Graph Data Visualization
It’s worth noting that data displayed on the browser as a graph are governed by a layout algorithm – the algorithm that decides where to position the nodes on the screen – that is based on forces between each node.
This is a sort of small scale physics simulation that provides a neat positioning for each node that is easy for our brain to navigate.
One classic property that this algorithm usually emphasises is ‘clusters‘, given the similar proximity of the nodes based on the graph topology. Put simply, two nodes that are connected to the same third node are likely to remain closer than others which have nothing in common.
Using this assumption from the algorithm, we can therefore quickly navigate through the visualization looking for topics that we expect to be closer: for instance, ‘Design/UX‘, ‘Mobile‘ and ‘Frontend‘ are all in the same area, as we might expect.

Where do we see violations of this (assumed) rule?
Probably the most surprising of these is the proximity of the topics ‘IoT‘ and ‘Games‘: experts in these subjects may have expected that these two subjects would be really close, but I was surprised to see ‘Cybersecurity‘ so far removed from this hub, for instance.
// Communities (filtered) -> Argomenti
MATCH (community)<-[:BELONGS_TO]-()-[:PRESENTED]->()-[:IS_ABOUT]->(topic:Topic)
WHERE NOT community.name = "" AND topic.name IN ['IoT', 'Game Dev', 'AI/Machine Learning', 'Cloud', 'Cybersecurity']
WITH community, topic, apoc.create.vRelationship(topic, "RELATED", {}, community) AS r1
RETURN community, topic, r1
By filtering out just these four communities, one can notice a specific distribution of communities in the visualization: some topics like ‘Cybersecurity‘ or ‘AI/Machine Learning‘ have a tight cluster of communities that focus primarily on that topic.

It was predictable that both the ‘OWASP‘ and ‘ISACA‘ communities would be connected to the ‘Cybersecurity‘ topic, as they are specific cybersecurity oriented communities. The same occurs where the Tensorflow or Machine Learning Meetup connects to the ‘AI/Machine Learning‘ topic.
The ‘Cloud‘ topic cluster seems the most popular of the selection. Several communities, mostly directly connected to the topic, but others not so, appear to have submitted a talk.

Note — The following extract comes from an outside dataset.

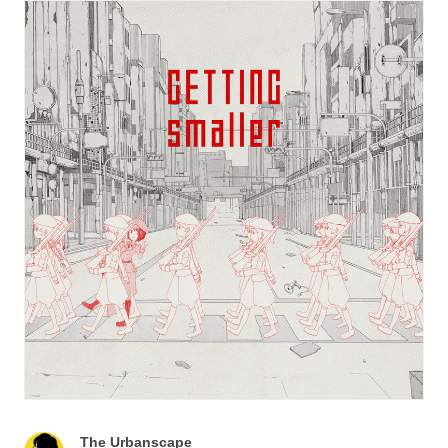
The Urbanscape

But what about the communities in the center? Those that are highlighted in the picture are a central cluster of communities that submitted on a multitude of the selected topics.
It would be surprising to find ‘vertical’ communities here (in this context meaning communities focused only on a single topic): in fact, these communities are mostly either technology-oriented (for instance Java or .NET focused) or have a wider focus (for example, GraphRM).